* Problem to solve *
Below are some entries. Copy each line in them that holds "playlist".

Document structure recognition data
□ □ □

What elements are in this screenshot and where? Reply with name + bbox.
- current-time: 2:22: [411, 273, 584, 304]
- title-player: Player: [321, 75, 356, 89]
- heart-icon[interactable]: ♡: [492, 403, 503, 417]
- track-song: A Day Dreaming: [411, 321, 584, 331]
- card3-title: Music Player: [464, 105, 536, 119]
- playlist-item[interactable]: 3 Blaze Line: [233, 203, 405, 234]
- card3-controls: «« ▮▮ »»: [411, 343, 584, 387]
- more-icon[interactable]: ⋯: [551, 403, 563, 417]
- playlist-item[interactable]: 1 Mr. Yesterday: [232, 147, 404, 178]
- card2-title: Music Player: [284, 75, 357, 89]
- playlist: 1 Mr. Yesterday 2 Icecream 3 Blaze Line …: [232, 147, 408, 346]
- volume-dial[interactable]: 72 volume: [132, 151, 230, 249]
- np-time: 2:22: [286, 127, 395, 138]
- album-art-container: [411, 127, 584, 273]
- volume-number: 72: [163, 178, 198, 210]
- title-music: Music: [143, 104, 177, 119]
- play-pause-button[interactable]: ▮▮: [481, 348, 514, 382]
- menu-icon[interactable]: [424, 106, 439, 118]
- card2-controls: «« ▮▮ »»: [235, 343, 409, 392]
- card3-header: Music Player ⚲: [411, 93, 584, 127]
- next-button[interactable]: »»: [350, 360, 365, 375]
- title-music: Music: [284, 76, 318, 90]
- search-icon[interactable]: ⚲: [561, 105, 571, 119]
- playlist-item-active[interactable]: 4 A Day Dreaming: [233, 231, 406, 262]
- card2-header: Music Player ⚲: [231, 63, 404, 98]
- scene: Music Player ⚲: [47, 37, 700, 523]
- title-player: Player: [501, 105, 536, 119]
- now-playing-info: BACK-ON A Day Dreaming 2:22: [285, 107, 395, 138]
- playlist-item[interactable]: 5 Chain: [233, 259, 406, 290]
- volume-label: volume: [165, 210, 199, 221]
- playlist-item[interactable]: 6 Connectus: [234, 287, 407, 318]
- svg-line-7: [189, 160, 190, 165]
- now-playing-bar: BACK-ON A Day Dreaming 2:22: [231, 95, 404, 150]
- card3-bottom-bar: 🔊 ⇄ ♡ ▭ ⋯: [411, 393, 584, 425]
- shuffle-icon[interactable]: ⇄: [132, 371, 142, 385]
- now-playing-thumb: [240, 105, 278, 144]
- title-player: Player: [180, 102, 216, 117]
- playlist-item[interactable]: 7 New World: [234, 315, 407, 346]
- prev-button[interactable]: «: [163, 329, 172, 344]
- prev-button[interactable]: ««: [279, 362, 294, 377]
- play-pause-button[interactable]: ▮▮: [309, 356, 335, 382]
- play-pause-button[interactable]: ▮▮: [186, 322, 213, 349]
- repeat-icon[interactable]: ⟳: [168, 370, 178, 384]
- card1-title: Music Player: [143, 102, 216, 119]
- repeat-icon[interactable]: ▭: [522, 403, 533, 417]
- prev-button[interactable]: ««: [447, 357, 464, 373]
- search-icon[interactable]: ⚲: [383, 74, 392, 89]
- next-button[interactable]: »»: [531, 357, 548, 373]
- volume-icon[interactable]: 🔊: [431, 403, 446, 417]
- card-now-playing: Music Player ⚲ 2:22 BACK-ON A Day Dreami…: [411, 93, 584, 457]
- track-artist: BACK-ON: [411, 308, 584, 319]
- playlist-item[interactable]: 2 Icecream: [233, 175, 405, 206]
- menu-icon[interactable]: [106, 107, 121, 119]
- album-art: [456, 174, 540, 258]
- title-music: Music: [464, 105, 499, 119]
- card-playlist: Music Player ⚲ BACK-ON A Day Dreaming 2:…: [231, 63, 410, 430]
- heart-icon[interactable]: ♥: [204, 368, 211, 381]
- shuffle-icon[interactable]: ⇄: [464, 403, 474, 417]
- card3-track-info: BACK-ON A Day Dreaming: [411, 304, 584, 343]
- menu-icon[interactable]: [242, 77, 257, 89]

□ □ □

* Written response *
- playlist-item[interactable]: 3 Blaze Line: [233, 203, 405, 234]
- playlist-item[interactable]: 1 Mr. Yesterday: [232, 147, 404, 178]
- playlist: 1 Mr. Yesterday 2 Icecream 3 Blaze Line …: [232, 147, 408, 346]
- playlist-item-active[interactable]: 4 A Day Dreaming: [233, 231, 406, 262]
- playlist-item[interactable]: 5 Chain: [233, 259, 406, 290]
- playlist-item[interactable]: 6 Connectus: [234, 287, 407, 318]
- playlist-item[interactable]: 7 New World: [234, 315, 407, 346]
- playlist-item[interactable]: 2 Icecream: [233, 175, 405, 206]
- card-playlist: Music Player ⚲ BACK-ON A Day Dreaming 2:…: [231, 63, 410, 430]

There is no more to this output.